Apixaban appears to have the same mode of action and route of administration as rivaroxaban. It has a half-life of 12 h, and a bioavailability of about 50%. It is metabolized by P-glycoprotein, the cytochrome 450 system, and the CYP3A4 pathway. Its excretion is in urine (25%), and the drug is contraindicated when CrCl is under 15 mL/min. Edoxaban inhibits factor Xa and is orally administered. It has a half-life of 8-10 h and good bioavailability (62%). It is excreted primarily by the hepatobiliary route and secondarily in the urine. Also, it is metabolized by both P-glycoprotein and the CYP3A4 pathway. As mentioned for the other NOACs, monitoring is not required. Both apixaban and edoxaban are FDA approved for non-valvular atrial fibrillation, VTE treatment and prevention after major orthopaedic surgery[28,33].

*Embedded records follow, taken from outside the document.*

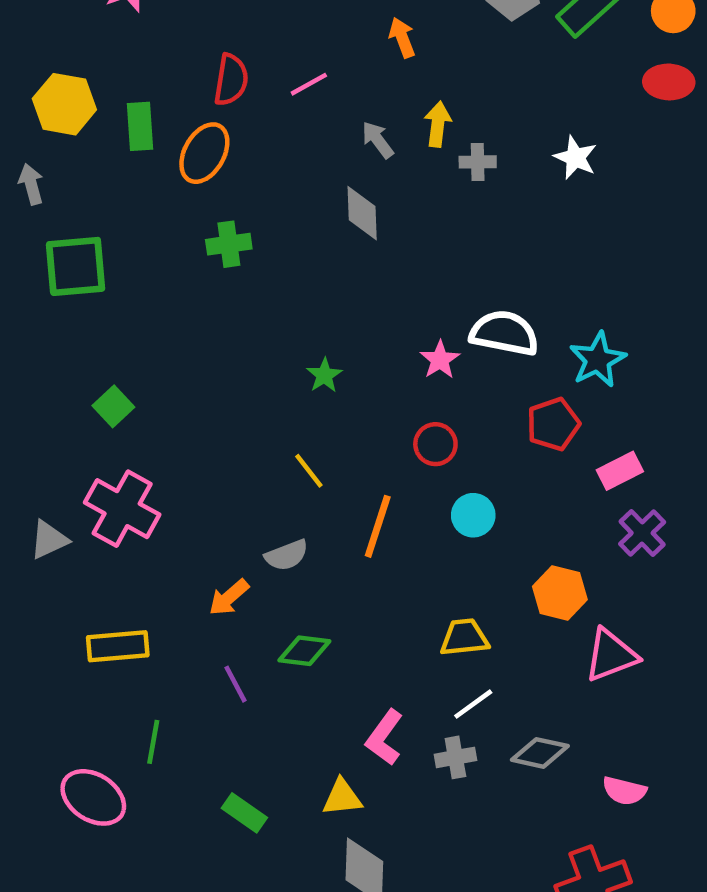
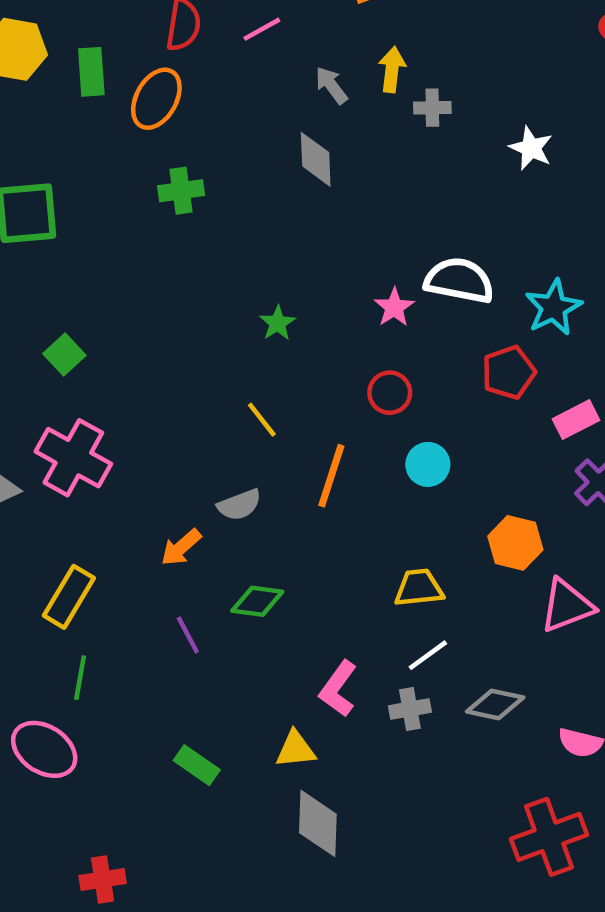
white star: (575, 158) -> (531, 148), moved
yellow rectangle: (118, 646) -> (69, 597), turned -54
green line: (153, 742) -> (80, 678), moved

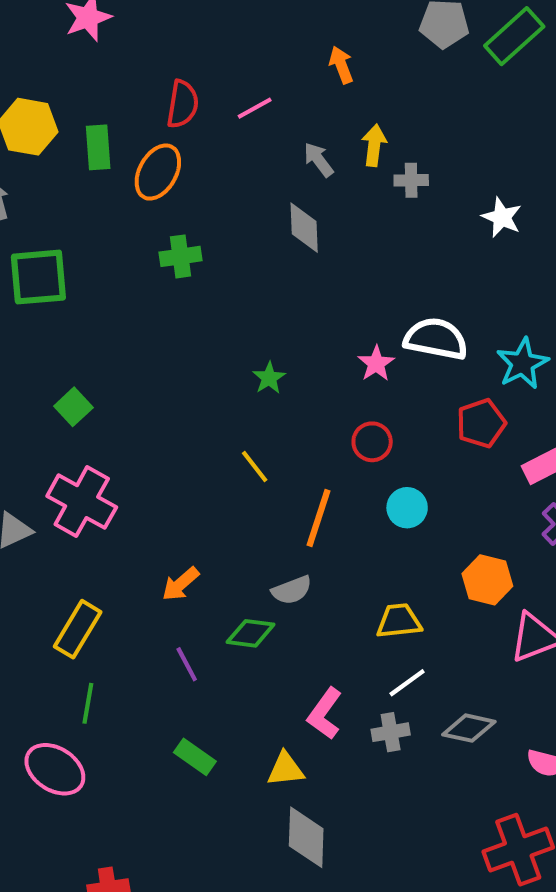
gray semicircle: (239, 505) -> (292, 590), moved
green rectangle: (197, 765) -> (195, 757), moved

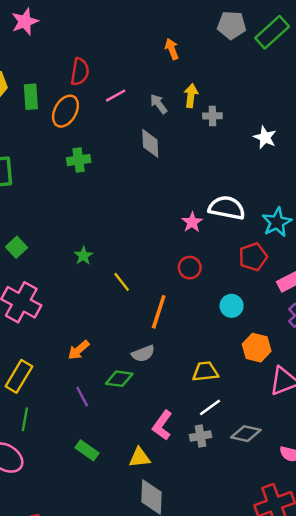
pink line: (255, 108) -> (116, 96), moved
green star: (269, 378) -> (83, 256), moved
cyan circle: (407, 508) -> (232, 306), moved

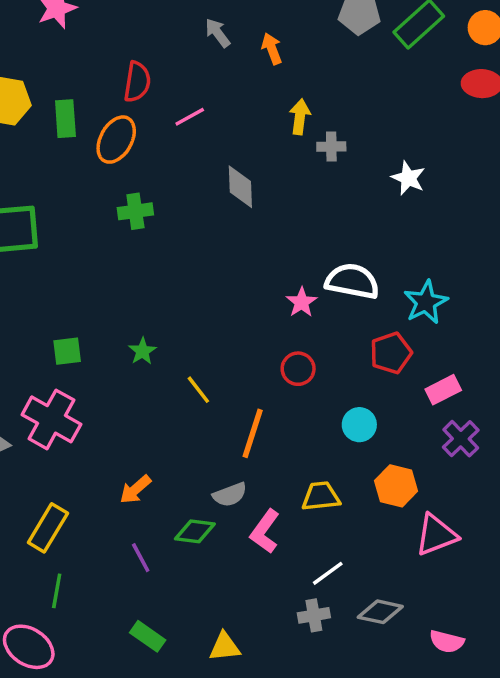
gray arrow: (159, 104) -> (218, 33), moved
green square: (16, 247) -> (67, 351), moved, turned 36
yellow trapezoid: (205, 372) -> (321, 496), moved
pink L-shape: (162, 425) -> (265, 531), moved

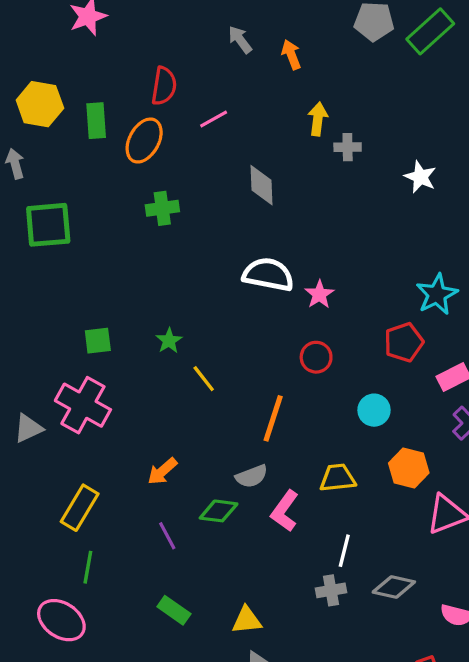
white semicircle: (352, 281) -> (268, 274), moved
yellow line: (198, 390) -> (204, 379), moved
white line: (328, 573) -> (344, 551), turned -40

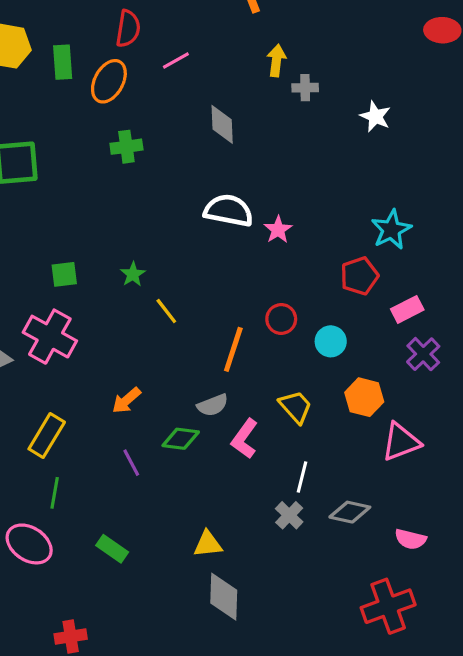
red circle: (316, 357) -> (281, 319), moved
yellow trapezoid: (338, 478) -> (296, 407), turned 54
gray cross: (331, 590) -> (289, 515), turned -36
green rectangle: (174, 610) -> (112, 549), moved

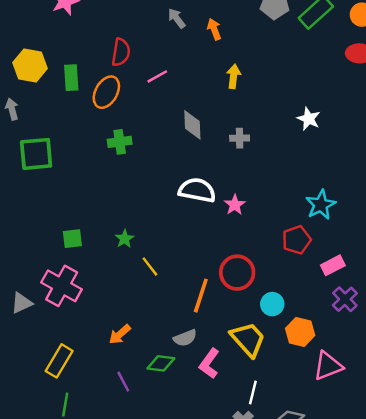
gray cross: (305, 88) -> (240, 138), moved
red circle: (281, 319) -> (237, 273), size x1.5
cyan circle: (331, 341) -> (272, 304), moved
yellow trapezoid: (296, 407) -> (248, 339), size x1.4

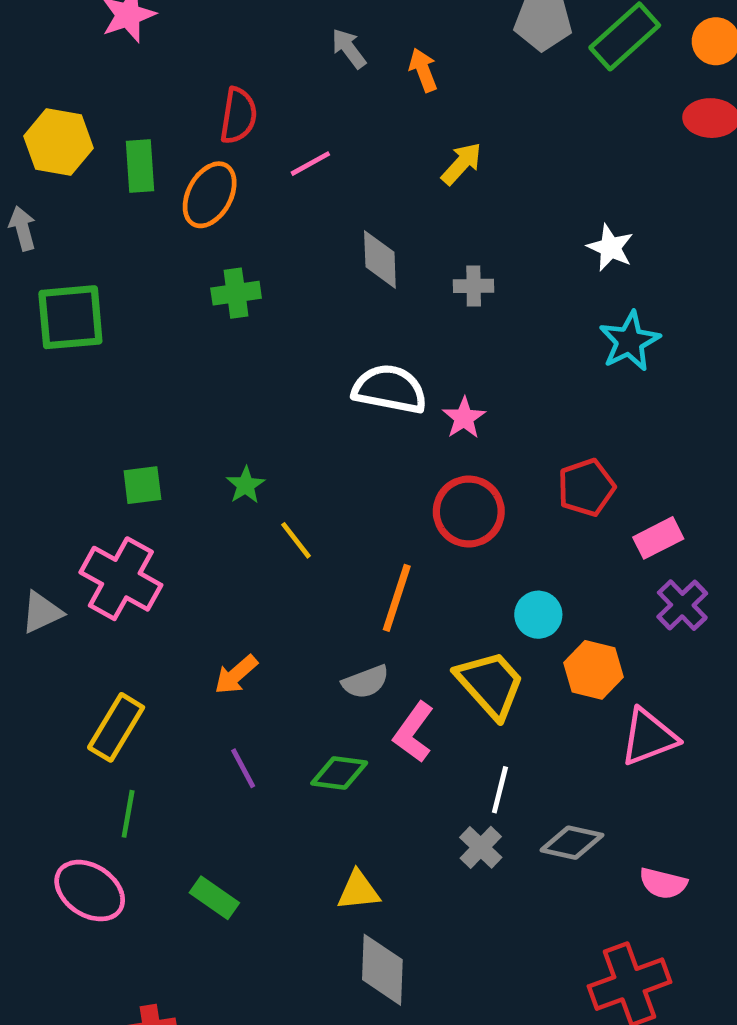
yellow arrow: (234, 76) -> (462, 164), turned 35
cyan star: (321, 205) -> (629, 341), moved
red circle: (237, 273) -> (469, 511), moved
green diamond: (161, 363) -> (339, 773), moved

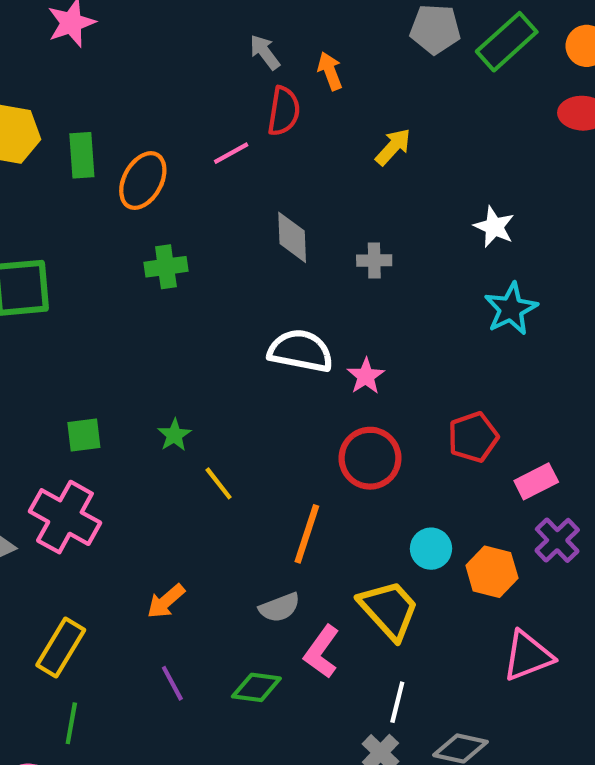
red semicircle: (238, 116) -> (284, 111), moved
yellow arrow: (462, 164) -> (393, 147), moved
orange hexagon: (593, 670) -> (492, 572), moved

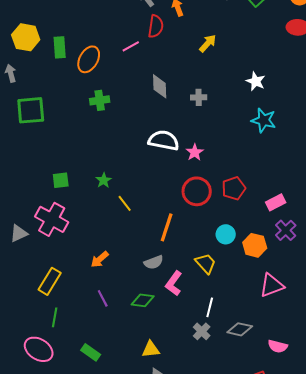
cyan star: (511, 309) -> (264, 120), turned -30
red pentagon: (473, 437) -> (234, 188), moved
yellow trapezoid: (389, 610) -> (206, 263), size x0.7

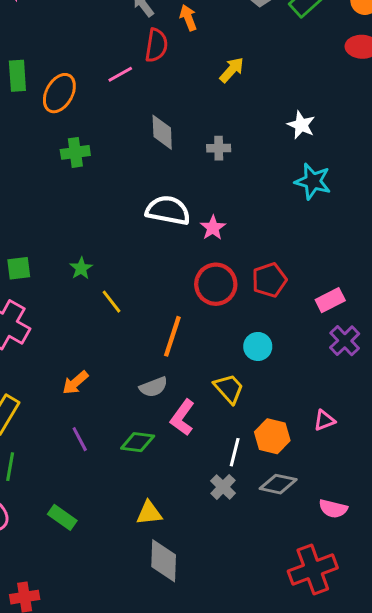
orange hexagon: (255, 245) -> (272, 436), moved
pink triangle: (272, 285) -> (324, 420), size x0.6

As far as dosing frequency is concerned, dabigatran and apixaban require 110-150 mg and 2.5-5 mg twice a day, respectively, while rivaroxaban and edoxaban necessitate 10-30 mg and 15-30 mg once daily, respectively[33]. Apixaban remains the safest of the NOACs, showing reduced risk of major or clinically-relevant minor bleeding at a statistically significant level, with dabigatran taking the second place. Additionally, apixaban and rivaroxaban pose a significantly lower risk for major bleeding compared with LMWH or VKA, a fact which may be of particular clinical importance[35]. In conclusion, differences between doses of dabigatran and apixaban, as well as the correlations between the safety and timing differences between dabigatran or apixaban and rivaroxaban or edoxaban, are summarized in Table 3.

Table 3

Comparative evaluation of mechanism of action and contra-indications of novel oral anticoagulants

Novel oral anticoagulants	Dabigatran	Rivaroxaban	Apixaban	Edoxaban
Mechanism of action	Direct thrombin (factor IIa) inhibitor	Direct factor Xa inhibitor	Direct factor Xa inhibitor	Direct factor Xa inhibitor
Route of administration	Per os	Per os	Per os	Per os
Half-life	12-14 h	7-11 h	12 h	8-10 h
Bioavailability	3%-7%	80%-100%	50%	62%
Metabolism	P-glycoprotein	P-glycoprotein Cytochrome P450 system (CYP3A4)	P-glycoprotein Cytochrome P450 system (CYP3A4)	P-glycoprotein Cytochrome P450 system (CYP3A4)
Excretion	Urine (80%)	Urine and HBR	Urine (25%)	Primarily: HBR Secondarily: Urine
Contraindication	CrCl < 30 mL/min	CrCl < 30 mL/min Hemodialysis Child Pugh B and C stage cirrhosis	CrCl < 15 mL/min
FDA approval	VTE prophylaxis after hip and knee arthroplasty, Non valvular atrial fibrillation VTE treatment	VTE prophylaxis after hip and knee arthroplasty, Non valvular atrial fibrillation VTE treatment	Non valvular atrial fibrillation VTE treatment and prevention after major orthopedic surgery	Non valvular atrial fibrillation VTE treatment and prevention after major orthopedic surgery
Clinical trials	Non-inferiority to warfarin Superiority to placebo	Non-inferiority to VKA/LMWH Superiority to placebo	-
Dosage	100-150 mg × 2/24 h	10-30 mg × 1/24 h	2.5-5 mg × 2/24 h	15-30 mg × 1/24 h

HBR: Hepatobiliary route; VTE: Venous thromboembolism; VKA: Vitamin K antagonists; LMWH: Low molecular weight heparin.

CONCLUSION

VTE refers to both DVT and PE and is highly associated with malignancy, with HPB and gastric cancer ranking first[36]. CTPA is the initial diagnostic modality, while ultrasonography is preferred for DVT[37]. LMWH is used pre- or 6-24 h postoperatively and should continue for 7-10 d. Extension up to 28 d is highly recommended for major abdominal or pelvic surgical procedures[38-42]. NOACs are promised to revolutionize current treatment and bring together efficacy and many benefits for patients. However, the use of NOACs for VTE prophylaxis is certainly debatable. Potential drug interactions with chemotherapeutic components, GI abnormalities, and hepatic and renal insufficiency remain significant determinants of NOAC administration[43-45]. Therefore, bioavailability may not reach desirable levels[46]. The lack of rapid reversal agents also prevents the use of these agents for invasive procedures and thrombocytopenia. Furthermore, cancer patients are at a greater risk of bleeding than non-cancer patients due to chemotherapy-induced thrombocytopenia and antiangiogenic therapy. Moreover, a reduction in circulating proteins and albumins could influence the binding levels of NOACs. Thus, a comparative study of NOACs with the current curative approach, LMWH, may clarify this dispute.